【ライブレポート】フラカン、壮絶な演奏と“グダグダ”なMCに刻まれたあまりにもリアルな姿
Faces of Strummer that fell from the wall
But nothing is left where they hung
(ジョー・ストラマーのポスターが壁から剥がれ落ちて、その後に貼るものは何もない)
── Aztec Camera「Walk Out to Winter」(1983)
壁のポスターが色褪せて 剥がれかけてきて
ジョニー・ロットンが吐き捨てた未来へ落ちていく
── フラワーカンパニーズ「HAPPY!」(2017)
◆ ◆ ◆
9月6日にリリースされるフラカンのニューアルバム『ROLL ON 48』。一足先にこのアルバムを聴かせてもらっていたときに頭を過った一曲がある。それが冒頭に引用した、イギリスのバンド、Aztec Cameraの「Walk Out to Winter」。1983年のアルバム『High Land, Hard Rain』に収録されたこの曲は、1970年代後半に勃発したパンク・ムーヴメントの終焉と、その後のポストパンクの時代の幕開けを歌った曲だと言われている。部屋に飾られたパンクロック界最大のヒーロー、ジョー・ストラマー(ザ・クラッシュ)のポスターが剥がれ落ちる── この描写は、“パンク”という熱狂の時代の終わりを告げていたのだ、と。

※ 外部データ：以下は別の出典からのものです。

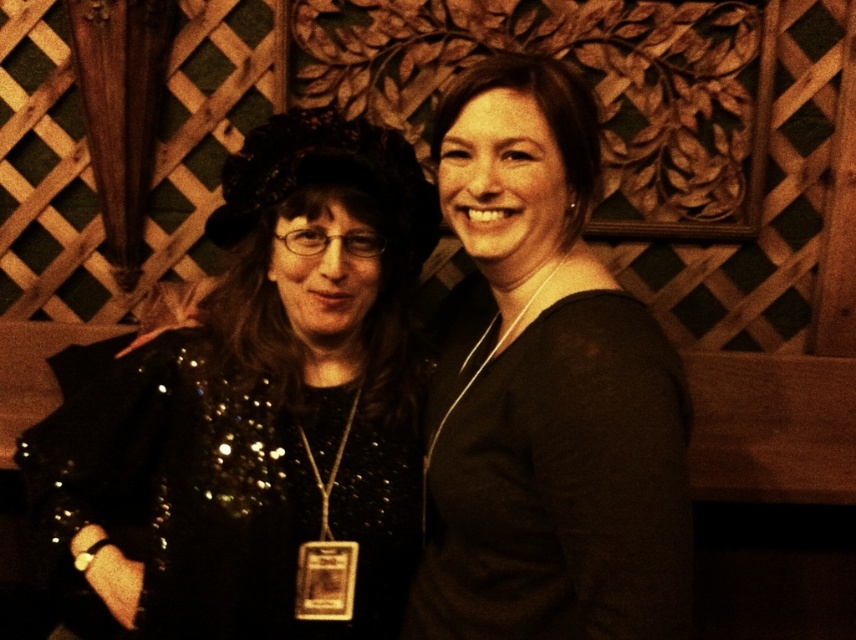 You are a photographer setting up for an event. You need to position a light source to the right of the black sequined dress at left. According to the coordinates provided, where should you place the light relative to the dress?

The black sequined dress at left is located at point (265, 408). To place the light source to the right of it, position the light to the right side of the black sequined dress at left based on its coordinates.

You are organizing a photo shoot and need to ensure that the black sequined dress at left and the black matte dress at center are positioned appropriately. Based on the scene description, which dress should be placed closer to the camera to ensure they appear the same width in the final photograph?

The black sequined dress at left might be wider than the black matte dress at center, so to make them appear the same width in the photo, the black sequined dress at left should be placed farther from the camera than the black matte dress at center.

You are a photographer trying to capture a clear shot of both the black sequined dress at left and the black matte dress at center. Since you want both dresses to be in focus, which one should you adjust your camera focus on first?

The black sequined dress at left is closer to you than the black matte dress at center, so you should focus on the black sequined dress at left first to ensure both are in focus. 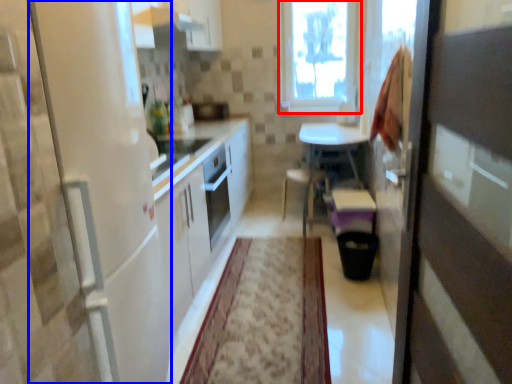 Question: Among these objects, which one is nearest to the camera, window (highlighted by a red box) or screen door (highlighted by a blue box)?

Choices:
 (A) window
 (B) screen door

Answer: (B) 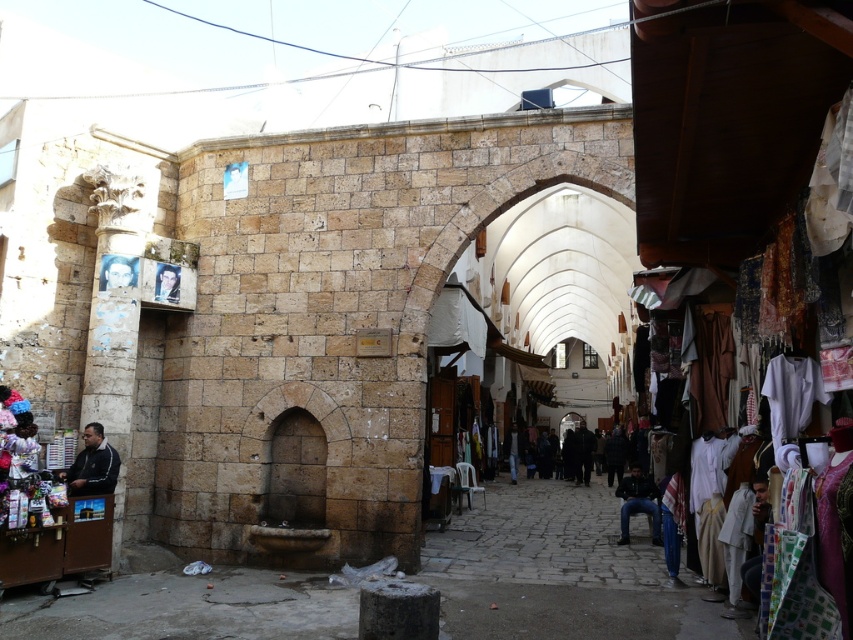 Between dark gray fabric jacket at lower left and dark blue jeans at lower right, which one appears on the left side from the viewer's perspective?

dark gray fabric jacket at lower left is more to the left.

Is point (80, 477) positioned in front of point (619, 493)?

Yes, it is.

Locate an element on the screen. The height and width of the screenshot is (640, 853). dark gray fabric jacket at lower left is located at coordinates (91, 465). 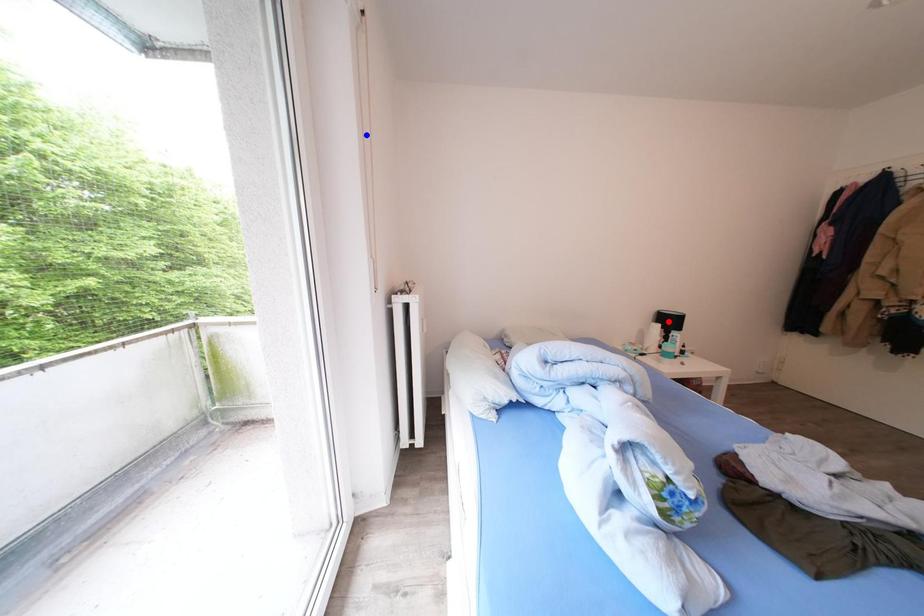 Question: Two points are marked on the image. Which point is closer to the camera?

Choices:
 (A) Blue point is closer.
 (B) Red point is closer.

Answer: (A) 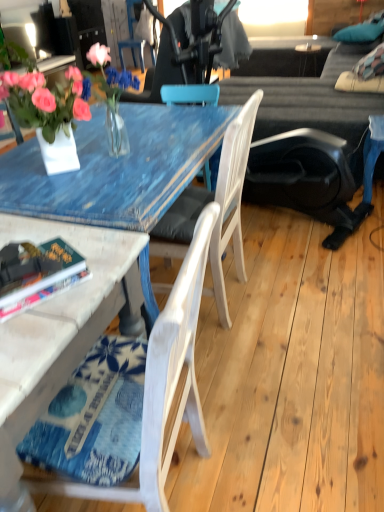 The height and width of the screenshot is (512, 384). Describe the element at coordinates (308, 47) in the screenshot. I see `matte white side table at lower right` at that location.

What do you see at coordinates (304, 94) in the screenshot? The height and width of the screenshot is (512, 384). I see `dark gray fabric couch at upper right` at bounding box center [304, 94].

Describe the element at coordinates (360, 32) in the screenshot. The width and height of the screenshot is (384, 512). I see `teal fabric pillow at upper right` at that location.

In order to face translucent glass vase at upper left, should I rotate leftwards or rightwards?

To face it directly, rotate left by 10.259 degrees.

The image size is (384, 512). What do you see at coordinates (231, 201) in the screenshot?
I see `white wood chair at center, which is the 2th chair from bottom to top` at bounding box center [231, 201].

This screenshot has height=512, width=384. Identify the location of matte white side table at lower right. (308, 47).

Could you tell me if matte white side table at lower right is facing dark gray fabric couch at upper right?

Yes, matte white side table at lower right is aimed at dark gray fabric couch at upper right.

Which of these two, matte white side table at lower right or dark gray fabric couch at upper right, is smaller?

With smaller size is matte white side table at lower right.

Based on the photo, considering the positions of objects matte white side table at lower right and dark gray fabric couch at upper right in the image provided, who is behind, matte white side table at lower right or dark gray fabric couch at upper right?

Positioned behind is matte white side table at lower right.

Would you consider matte white side table at lower right to be distant from dark gray fabric couch at upper right?

matte white side table at lower right is positioned a significant distance from dark gray fabric couch at upper right.

Relative to matte white side table at lower right, is dark gray fabric couch at upper right in front or behind?

Clearly, dark gray fabric couch at upper right is in front of matte white side table at lower right.

Can you tell me how much dark gray fabric couch at upper right and matte white side table at lower right differ in facing direction?

There is a 97.1-degree angle between the facing directions of dark gray fabric couch at upper right and matte white side table at lower right.

Considering the points (271, 58) and (301, 44), which point is behind, point (271, 58) or point (301, 44)?

The point (301, 44) is farther.

Considering the sizes of objects white wood chair at lower left, placed as the third chair when sorted from back to front, and dark gray fabric couch at upper right in the image provided, who is bigger, white wood chair at lower left, placed as the third chair when sorted from back to front, or dark gray fabric couch at upper right?

With larger size is dark gray fabric couch at upper right.

From the image's perspective, which is above, white wood chair at lower left, which ranks as the third chair in top-to-bottom order, or dark gray fabric couch at upper right?

dark gray fabric couch at upper right, from the image's perspective.

Would you consider white wood chair at lower left, which ranks as the third chair in top-to-bottom order, to be distant from dark gray fabric couch at upper right?

Yes.

At what (x,y) coordinates should I click in order to perform the action: click on studio couch directly beneath the white wood chair at lower left, which is counted as the 1th chair, starting from the front (from a real-world perspective). Please return your answer as a coordinate pair (x, y). This screenshot has height=512, width=384. Looking at the image, I should click on (304, 94).

Between translucent glass vase at upper left and wooden chair at upper center, which is the 3th chair from bottom to top, which one has smaller size?

translucent glass vase at upper left.

Which object is thinner, translucent glass vase at upper left or wooden chair at upper center, which is the 3th chair from bottom to top?

Thinner between the two is translucent glass vase at upper left.

Identify the location of floral arrangement below the wooden chair at upper center, the first chair viewed from the back (from the image's perspective). (109, 102).

Measure the distance from translucent glass vase at upper left to wooden chair at upper center, the first chair viewed from the back.

They are 4.12 feet apart.

Which of these two, hardcover book at lower left or wooden chair at upper center, the first chair viewed from the back, is bigger?

With larger size is wooden chair at upper center, the first chair viewed from the back.

Could you measure the distance between hardcover book at lower left and wooden chair at upper center, which is the 3th chair from bottom to top?

hardcover book at lower left and wooden chair at upper center, which is the 3th chair from bottom to top, are 7.14 feet apart from each other.

In the scene shown: Is hardcover book at lower left turned away from wooden chair at upper center, the first chair viewed from the back?

No, wooden chair at upper center, the first chair viewed from the back, is not at the back of hardcover book at lower left.

Are hardcover book at lower left and wooden chair at upper center, placed as the third chair when sorted from front to back, located far from each other?

Yes, hardcover book at lower left and wooden chair at upper center, placed as the third chair when sorted from front to back, are located far from each other.

From the image's perspective, is teal fabric pillow at upper right on top of white wood chair at lower left, which is counted as the 1th chair, starting from the front?

Yes, from the image's perspective, teal fabric pillow at upper right is over white wood chair at lower left, which is counted as the 1th chair, starting from the front.

Is the position of teal fabric pillow at upper right more distant than that of white wood chair at lower left, the 1th chair when ordered from bottom to top?

Yes, teal fabric pillow at upper right is further from the camera.

From a real-world perspective, is teal fabric pillow at upper right positioned under white wood chair at lower left, which ranks as the third chair in top-to-bottom order, based on gravity?

Incorrect, from a real-world perspective, teal fabric pillow at upper right is higher than white wood chair at lower left, which ranks as the third chair in top-to-bottom order.

Does white wood chair at center, which is the 2th chair from front to back, appear on the left side of white wood chair at lower left, which is counted as the 1th chair, starting from the front?

Incorrect, white wood chair at center, which is the 2th chair from front to back, is not on the left side of white wood chair at lower left, which is counted as the 1th chair, starting from the front.

Is white wood chair at center, which is the 2th chair from front to back, facing away from white wood chair at lower left, the 1th chair when ordered from bottom to top?

white wood chair at center, which is the 2th chair from front to back, does not have its back to white wood chair at lower left, the 1th chair when ordered from bottom to top.

This screenshot has height=512, width=384. I want to click on the 1st chair located above the white wood chair at center, which is the 2th chair from front to back (from a real-world perspective), so click(x=163, y=386).

Considering the positions of point (226, 314) and point (181, 275), is point (226, 314) closer or farther from the camera than point (181, 275)?

Point (226, 314) appears to be farther away from the viewer than point (181, 275).

The width and height of the screenshot is (384, 512). What are the coordinates of `studio couch lying in front of the matte white side table at lower right` in the screenshot? It's located at (304, 94).

This screenshot has height=512, width=384. In order to click on studio couch on the left side of matte white side table at lower right in this screenshot , I will do `click(304, 94)`.

When comparing their distances from dark gray fabric couch at upper right, does matte white side table at lower right or white wood chair at center, which is counted as the 2th chair, starting from the back, seem closer?

Based on the image, matte white side table at lower right appears to be nearer to dark gray fabric couch at upper right.

When comparing their distances from matte white side table at lower right, does white wood chair at lower left, which is counted as the 1th chair, starting from the front, or wooden chair at upper center, placed as the third chair when sorted from front to back, seem closer?

wooden chair at upper center, placed as the third chair when sorted from front to back.

When comparing their distances from teal fabric pillow at upper right, does translucent glass vase at upper left or white wood chair at lower left, the 1th chair when ordered from bottom to top, seem further?

white wood chair at lower left, the 1th chair when ordered from bottom to top.

From the image, which object appears to be nearer to matte white side table at lower right, white wood chair at lower left, which is counted as the 1th chair, starting from the front, or translucent glass vase at upper left?

translucent glass vase at upper left.

Looking at the image, which one is located closer to wooden chair at upper center, which is the 3th chair from bottom to top, white wood chair at center, which is the 2th chair from front to back, or dark gray fabric couch at upper right?

dark gray fabric couch at upper right is closer to wooden chair at upper center, which is the 3th chair from bottom to top.

Which object lies nearer to the anchor point teal fabric pillow at upper right, hardcover book at lower left or white wood chair at lower left, which ranks as the third chair in top-to-bottom order?

Among the two, white wood chair at lower left, which ranks as the third chair in top-to-bottom order, is located nearer to teal fabric pillow at upper right.

From the image, which object appears to be farther from teal fabric pillow at upper right, hardcover book at lower left or translucent glass vase at upper left?

Among the two, hardcover book at lower left is located further to teal fabric pillow at upper right.

In the scene shown: Based on their spatial positions, is matte white side table at lower right or dark gray fabric couch at upper right closer to white wood chair at center, which is the 2th chair from bottom to top?

dark gray fabric couch at upper right is closer to white wood chair at center, which is the 2th chair from bottom to top.

What are the coordinates of `side table between hardcover book at lower left and wooden chair at upper center, placed as the third chair when sorted from front to back, from front to back` in the screenshot? It's located at (308, 47).

Identify the location of floral arrangement located between white wood chair at center, which is the 2th chair from front to back, and wooden chair at upper center, which ranks as the 1th chair in top-to-bottom order, in the depth direction. This screenshot has width=384, height=512. (109, 102).

Locate an element on the screen. Image resolution: width=384 pixels, height=512 pixels. studio couch between hardcover book at lower left and matte white side table at lower right along the z-axis is located at coordinates (304, 94).

The image size is (384, 512). Identify the location of studio couch between white wood chair at center, which is the 2th chair from bottom to top, and teal fabric pillow at upper right, along the z-axis. (304, 94). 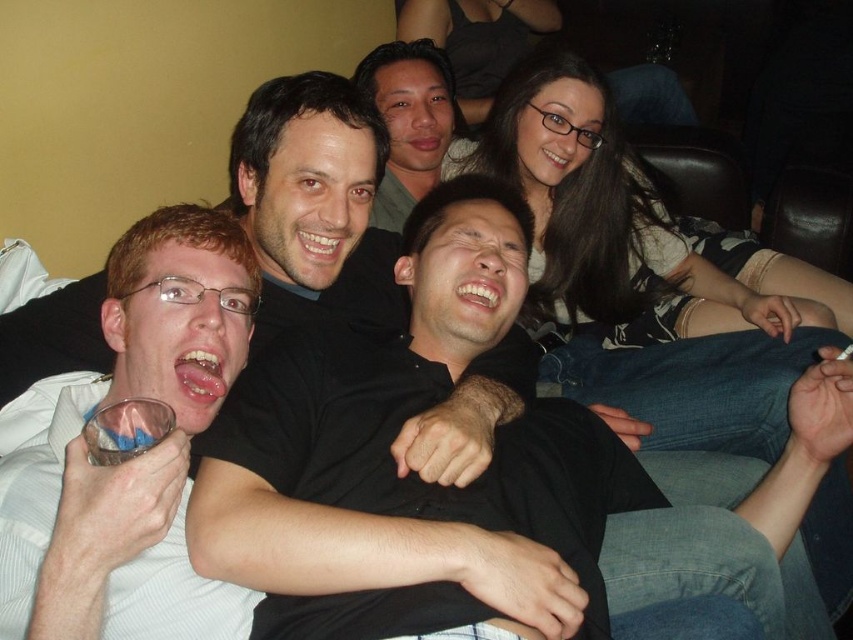 Can you confirm if black matte shirt at center is bigger than matte black shirt at upper center?

Indeed, black matte shirt at center has a larger size compared to matte black shirt at upper center.

Between point (355, 609) and point (358, 298), which one is positioned in front?

Point (355, 609)

At what (x,y) coordinates should I click in order to perform the action: click on black matte shirt at center. Please return your answer as a coordinate pair (x, y). Looking at the image, I should click on (408, 477).

Does black matte shirt at center lie behind white striped shirt at left?

Yes, it is behind white striped shirt at left.

From the picture: Does black matte shirt at center come in front of white striped shirt at left?

No.

Who is more distant from viewer, (x=483, y=220) or (x=183, y=225)?

Positioned behind is point (x=483, y=220).

Locate an element on the screen. black matte shirt at center is located at coordinates (408, 477).

Is the position of black matte shirt at center less distant than that of matte black shirt at center?

Yes, black matte shirt at center is in front of matte black shirt at center.

Is black matte shirt at center smaller than matte black shirt at center?

No.

Is point (328, 515) farther from camera compared to point (413, 163)?

No, (328, 515) is closer to viewer.

In order to click on black matte shirt at center in this screenshot , I will do `click(408, 477)`. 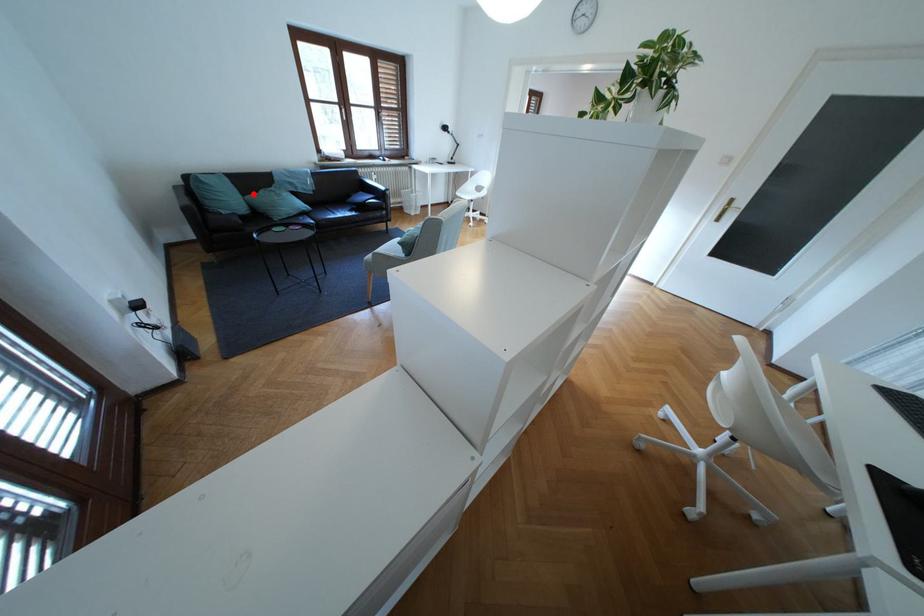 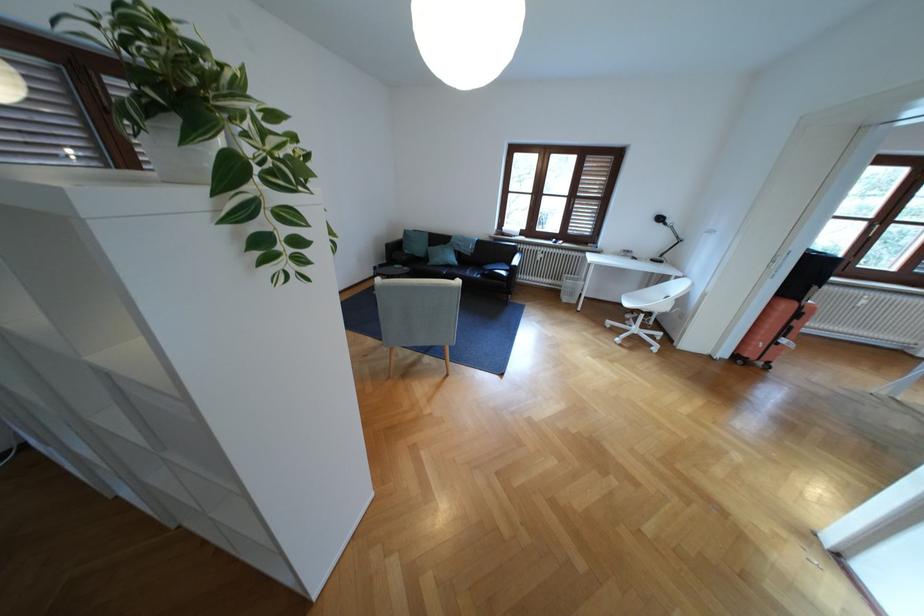 Locate, in the second image, the point that corresponds to the highlighted location in the first image.

(440, 246) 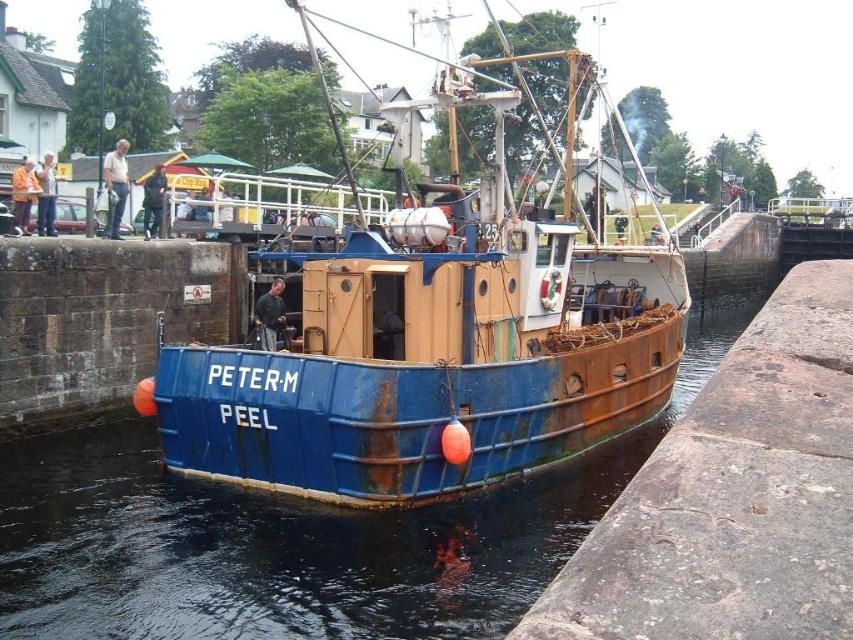 Looking at this image, can you confirm if rusty metal boat at center is positioned to the right of rusty metal water at center?

No, rusty metal boat at center is not to the right of rusty metal water at center.

Between point (340, 280) and point (18, 602), which one is positioned behind?

Point (340, 280)

The image size is (853, 640). What do you see at coordinates (433, 348) in the screenshot?
I see `rusty metal boat at center` at bounding box center [433, 348].

Find the location of a particular element. The width and height of the screenshot is (853, 640). rusty metal boat at center is located at coordinates (433, 348). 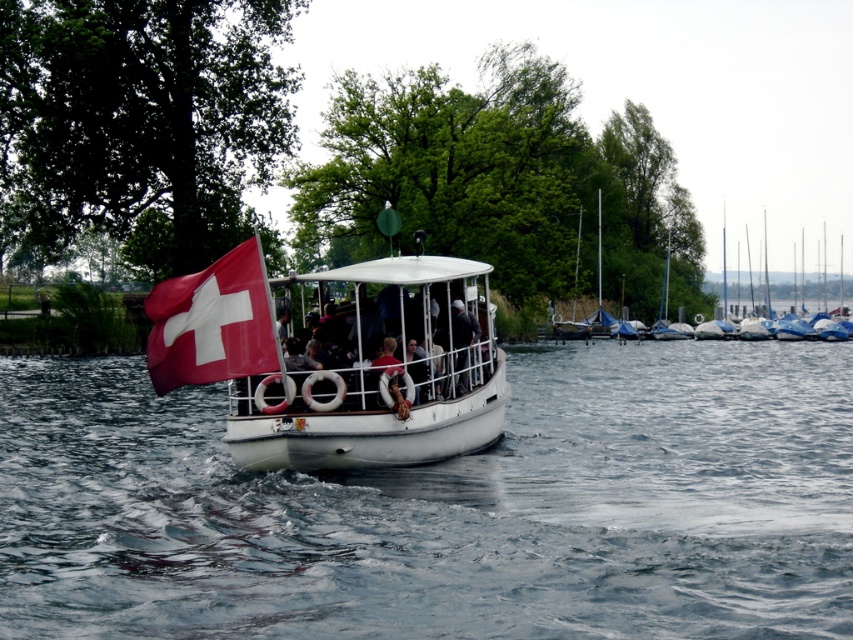 Question: Based on their relative distances, which object is farther from the white smooth water at center?

Choices:
 (A) red matte flag at center
 (B) white glossy sailboats at right
 (C) white matte boat at center

Answer: (B)

Question: Is white glossy sailboats at right to the left of red matte flag at center from the viewer's perspective?

Choices:
 (A) yes
 (B) no

Answer: (B)

Question: Does white smooth water at center have a smaller size compared to white matte boat at center?

Choices:
 (A) no
 (B) yes

Answer: (A)

Question: Which point appears closest to the camera in this image?

Choices:
 (A) (213, 296)
 (B) (688, 260)

Answer: (A)

Question: Can you confirm if white glossy sailboats at right is wider than red matte flag at center?

Choices:
 (A) yes
 (B) no

Answer: (A)

Question: Which object is the farthest from the white smooth water at center?

Choices:
 (A) white matte boat at center
 (B) white glossy sailboats at right
 (C) red matte flag at center

Answer: (B) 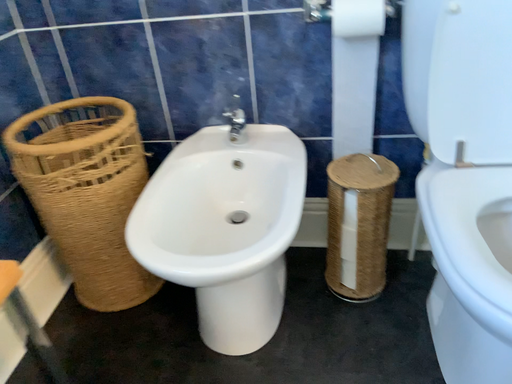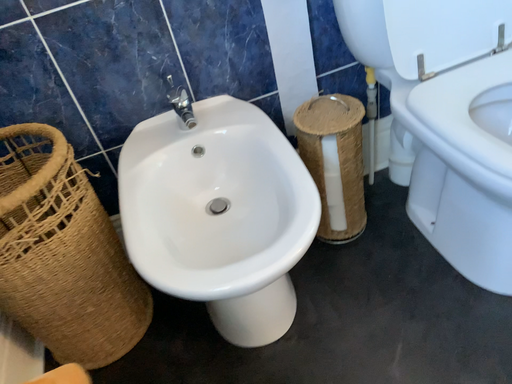 Question: Which way did the camera rotate in the video?

Choices:
 (A) rotated right
 (B) rotated left

Answer: (A)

しかし、そのタイトルが示すように、この曲は、絶望や悲しみに打ちひしがれるための曲ではない。ヒーローのポスターが剥がれ落ちたとき、子供たちは部屋から飛び出す。たとえそこが冬の荒野であろうと、子供たちは、歩き出さずにはいられない。
8月25日に恵比寿LIQUIDROOMで開催されたフラカンのワンマン公演<走れ!ハイエース野郎>。この日、LIQUIDROOMのステージにいたのは、様々な逡巡や、どうしようもなくチラつく“終わり”の予感すら抱えながら、それでも走り出さずにはいられない……そんな、キラキラとして、同時にヒリヒリとしたフラカンの姿だった。冒頭、1995年の1stアルバム『フラカンのフェイクでいこう』から「フェイクでいこう」に始まり、続く2曲目が、この時点での最新フルアルバムに当たる『Stayin’ Alive』から「マイ・スウィート・ソウル」という流れ。この時点で、この日のフラカンが、28年に及ぶバンド人生のなかに一貫してあり続ける何かを伝えようとしていることがわかる。それ以降も「チェスト」、「恋をしましょう」、「馬鹿の最高」、「ロックンロール」と、衝動的な楽曲群を、強烈な熱量の演奏でたたみ掛けていく。続いて、今年に入ってからライブ会場やライブハウスでリリースされたシングル『あまくない』から「すべての若さなき野郎ども」、そして『ROLL ON 48』から初披露された「人生Roll On」といった最新曲たちのキレ味も抜群。歌声、ハーモニカ、それに相変わらずの奇妙な動き……それら鈴木圭介のフロントマンとしてのパフォーマンスも、グレートマエカワ、竹安堅一、ミスター小西の演奏やコーラスも、技術と初期衝動が同居した「今日のフラカン、ヤバい!」と思わせる凄まじいものがあった。特に竹安のヘヴィかつソリッドなギタープレイ、圧巻。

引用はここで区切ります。